WTI depressed near $ 49 mark ahead of US drilling report

Oil futures on NYMEX corrected lower on Friday, although remain in close proximity of eight-week tops of $ 49.23, as investors brace for the upcoming US drilling activity report.

WTI headed towards 200-DMA at $ 49.91

The bulls faced exhaustion in the Asian trades, now prompting the black gold to extend the phase of consolidation in Europe.

The sentiment around oil prices remain buoyed amid the latest reports of declining US crude stockpiles and slowing US shale output.

Analysts at ANZ noted: "Crude oil prices rose further as the focus remained on fundamentals. This week's better-than-expected inventory drawdown in the United States continued to support prices."

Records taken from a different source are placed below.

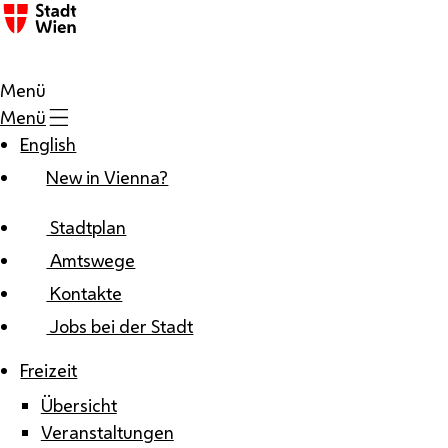
Zum Inhalt
Menü
Menü
English
New in Vienna?
Stadtplan
Amtswege
Kontakte
Jobs bei der Stadt
Freizeit
Übersicht
Veranstaltungen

The EIA report showed that the US crude inventories declined by 7.2 million-barrel in the week ended July 21, well above the 2.6 million barrels drop estimated. Also, a drawdown in gasoline stocks added to the renewed optimism.

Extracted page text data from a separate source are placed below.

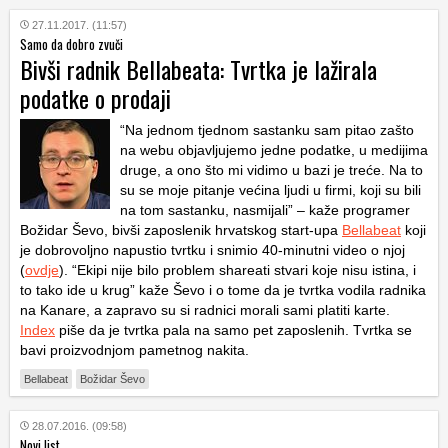
27.11.2017. (11:57)
Samo da dobro zvuči
Bivši radnik Bellabeata: Tvrtka je lažirala
podatke o prodaji
“Na jednom tjednom sastanku sam pitao zašto
na webu objavljujemo jedne podatke, u medijima
druge, a ono što mi vidimo u bazi je treće. Na to
su se moje pitanje većina ljudi u firmi, koji su bili
na tom sastanku, nasmijali” – kaže programer
Božidar Ševo, bivši zaposlenik hrvatskog start-upa
Bellabeat
koji
je dobrovoljno napustio tvrtku i snimio 40-minutni video o njoj
(
ovdje
). “Ekipi nije bilo problem shareati stvari koje nisu istina, i
to tako ide u krug” kaže Ševo i o tome da je tvrtka vodila radnika
na Kanare, a zapravo su si radnici morali sami platiti karte.
Index
piše da je tvrtka pala na samo pet zaposlenih. Tvrtka se
bavi proizvodnjom pametnog nakita.
Bellabeat
Božidar Ševo
28.07.2016. (09:58)
Novi list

Later today, oil traders closely await the US rigs count data to gauge the US supply side scenario and its impact on oil prices going forward. At the time of writing, WTI trades -0.10% higher at $ 48.99 while Brent trades modestly flat at $ 51.43.

WTI technical levels 

The resistances are aligned at $ 49.23 (8-week tops), $ 49.90 (200-DMA), $ 50.29 (May 29 high), while supports are located at $ 48.22 (5-DMA), $ 47.79 (100-DMA), $ 47.29 (10-DMA).